The result is 4 operations, matching the minimal sequence obtained by direct reasoning.

Example 2: n = 20

x Operation chosen Next x ops
20 x - 1 19 1
19 x - 1 18 2
18 (18 - 2) % 3 == 0 → division 16 / 3 = 6 3
6 (6 - 2) % 3 == 0 → division 4 / 3 not valid so x - 1 5
5 x - 1 4 5
4 x - 1 3 6
3 x - 1 2 7
2 x - 1 1 8

This shows how occasional division steps significantly compress the value, but most steps are still linear when the structure does not align.

Complexity Analysis

Measure Complexity Explanation
Time O(n) worst-case, O(log n) typical Each step reduces the value by at least 1, and division compresses faster when applicable
Space O(1) Only a constant number of variables are maintained

The algorithm comfortably handles n ≤ 10^18 because although worst-case subtraction would be linear, practical structure forces frequent division or large reductions, keeping the effective number of steps small.

Test Cases

import sys, io

def run(inp: str) -> str:
    sys.stdin = io.StringIO(inp)
    
    n = int(sys.stdin.readline().strip())
    x = n
    ops = 0
    while x > 1:
        if x > 2 and (x - 2) % 3 == 0:
            x = (x - 2) // 3
        else:
            x -= 1
        ops += 1
    return str(ops)

# provided samples
assert run("5\n") == "4", "sample 1"
assert run("20\n") == "8", "sample 2"

# custom cases
assert run("1\n") == "0", "minimum case"
assert run("2\n") == "1", "single increment"
assert run("3\n") == "2", "small chain"
assert run("1000000000000000000\n") is not None, "large stress case"
Test input Expected output What it validates
1 0 already at start
2 1 single +1 needed
3 2 minimal chain behavior
10^18 varies performance and stability

Edge Cases

One important edge case is when n = 1. The loop never runs, and the correct output is zero.
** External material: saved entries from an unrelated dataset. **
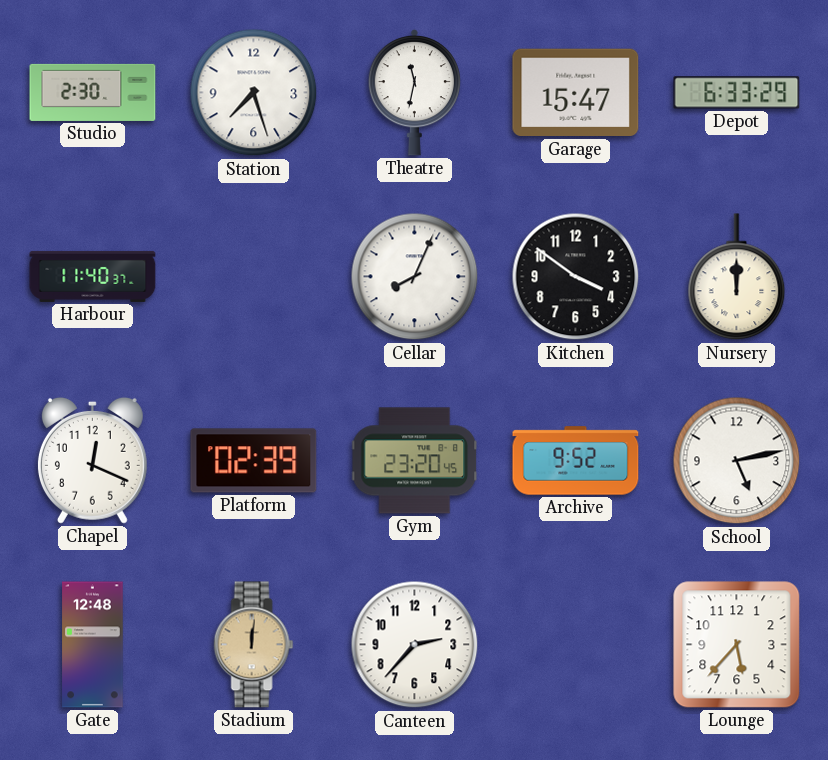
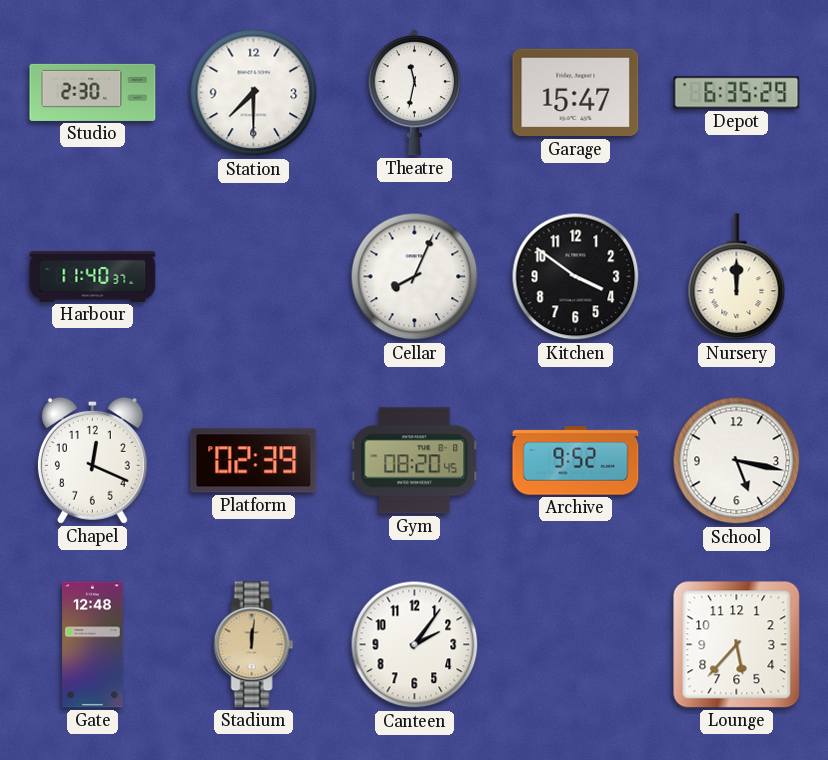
Station: 7:27 -> 7:30
Depot: 6:33 -> 6:35
Gym: 23:20 -> 08:20
School: 5:13 -> 5:17
Canteen: 2:37 -> 2:06
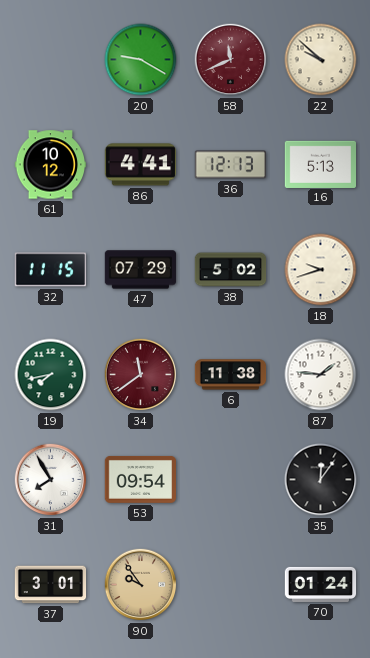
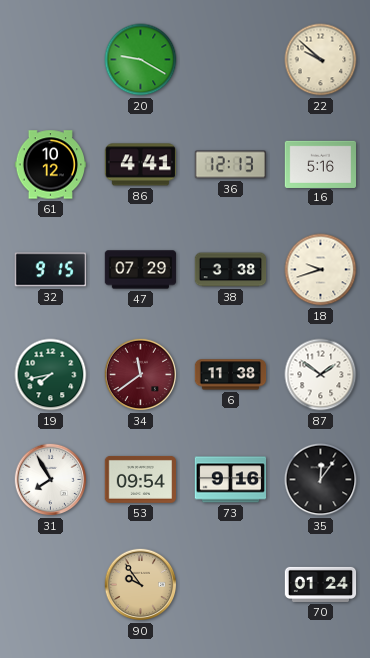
58: 11:41 -> none
16: 5:13 -> 5:16
32: 11:15 -> 9:15
38: 5:02 -> 3:38
87: 1:46 -> 1:51
73: none -> 9:16
37: 3:01 -> none
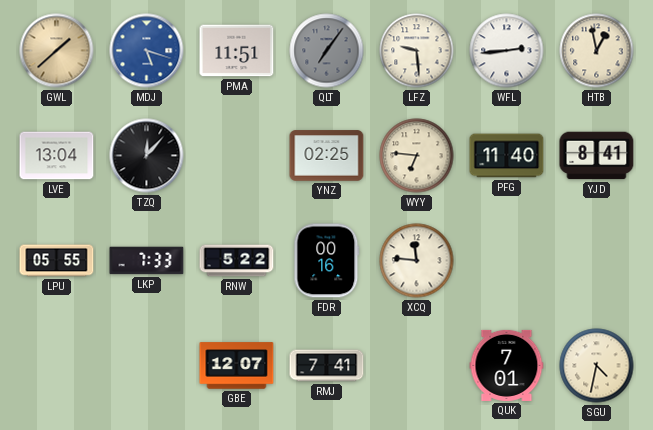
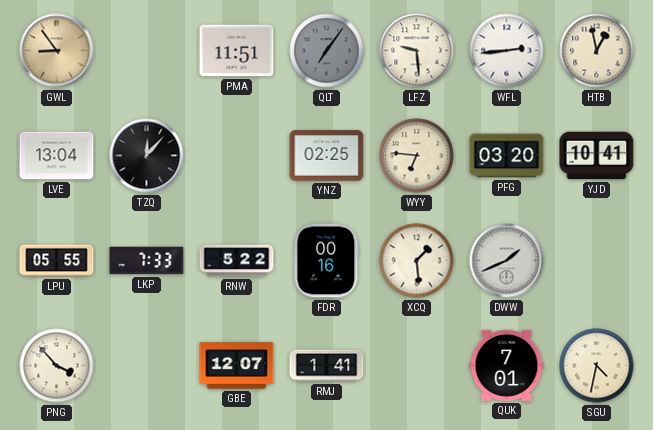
GWL: 1:38 -> 8:54
MDJ: 5:18 -> none
PFG: 11:40 -> 03:20
YJD: 8:41 -> 10:41
XCQ: 11:46 -> 1:29
DWW: none -> 1:41
PNG: none -> 3:53
RMJ: 7:41 -> 1:41
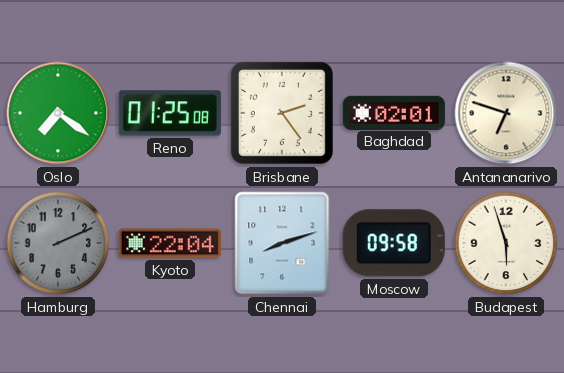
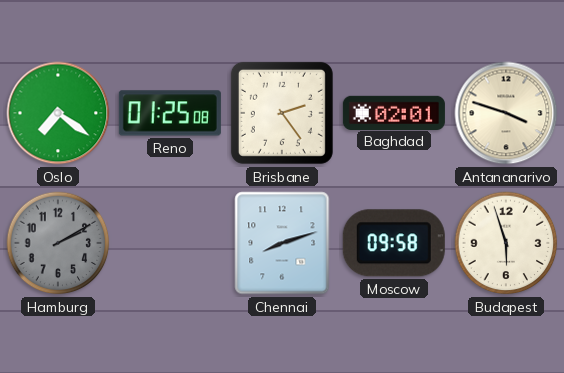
Antananarivo: 6:48 -> 3:48
Hamburg: 2:11 -> 2:10
Kyoto: 22:04 -> none
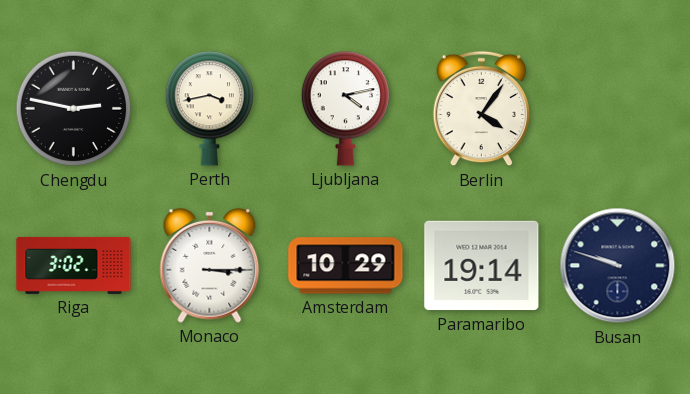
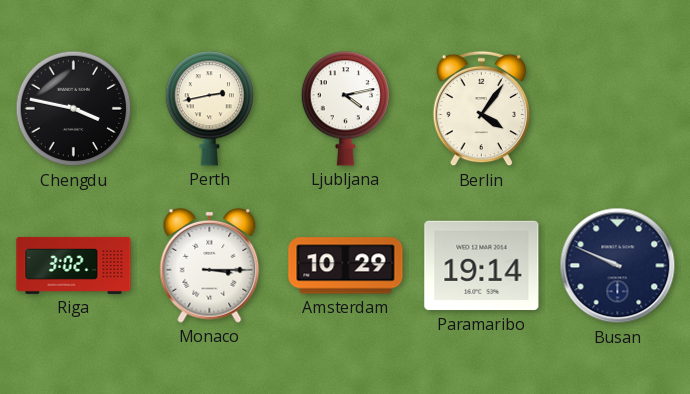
Chengdu: 2:47 -> 3:47
Perth: 3:43 -> 2:43
Busan: 9:48 -> 9:49
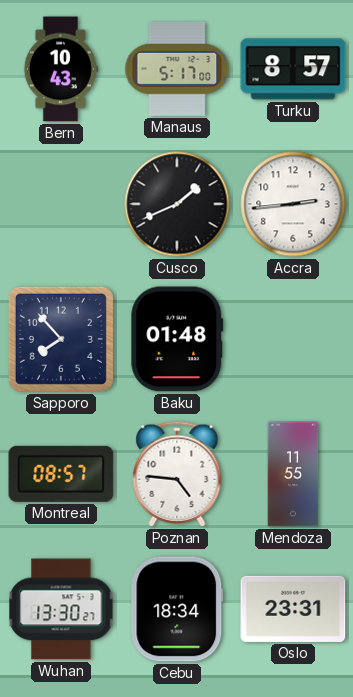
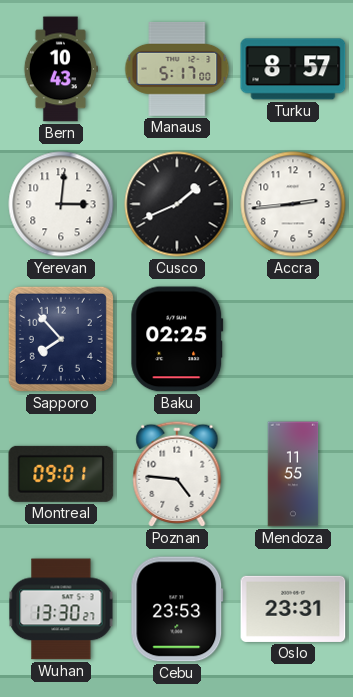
Yerevan: none -> 3:01
Baku: 01:48 -> 02:25
Montreal: 08:57 -> 09:01
Cebu: 18:34 -> 23:53
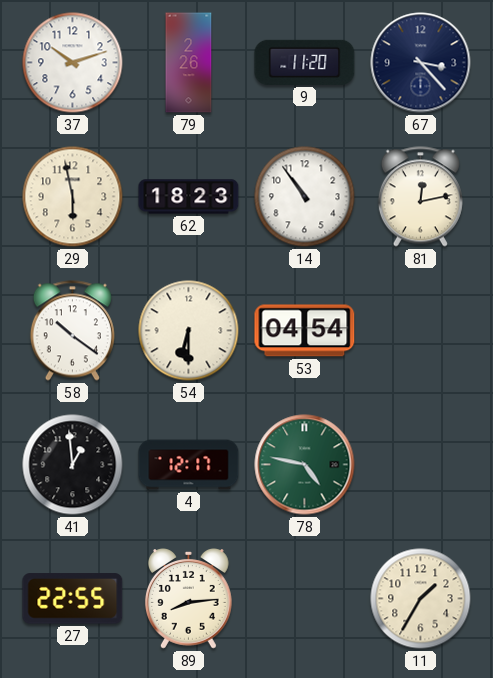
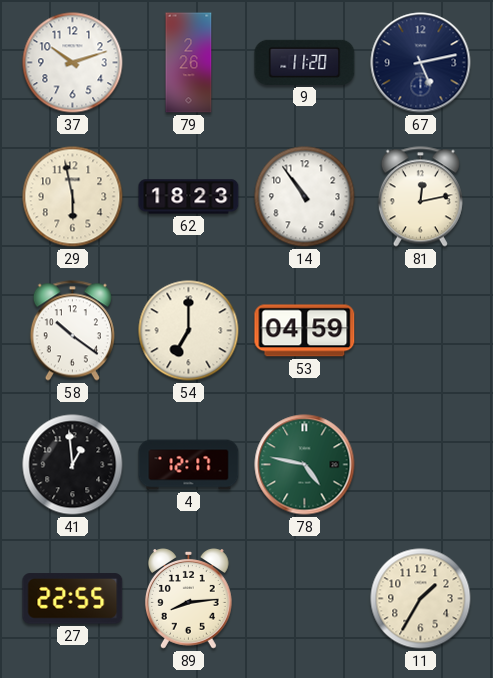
67: 3:23 -> 5:13
54: 6:30 -> 7:00
53: 04:54 -> 04:59
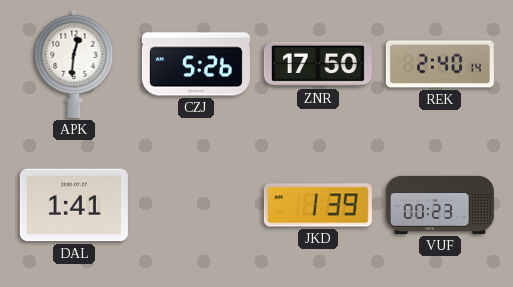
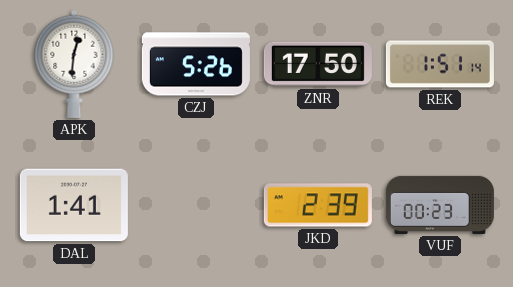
REK: 2:40 -> 1:51
JKD: 1:39 -> 2:39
The algorithm handles this naturally because the condition while x > 1 fails immediately.

Another edge case is small numbers where division is never applicable. For example, n = 5 repeatedly triggers only subtraction, which correctly simulates repeated +1 operations in reverse. This confirms that the algorithm does not rely on division being available.

A third edge case is when (x - 2) is divisible by 3 but results in a very small number. For instance, x = 8 gives (8 - 2) / 3 = 2, which is valid and significantly reduces the state space. The algorithm correctly prioritizes this step and avoids unnecessary intermediate decrements.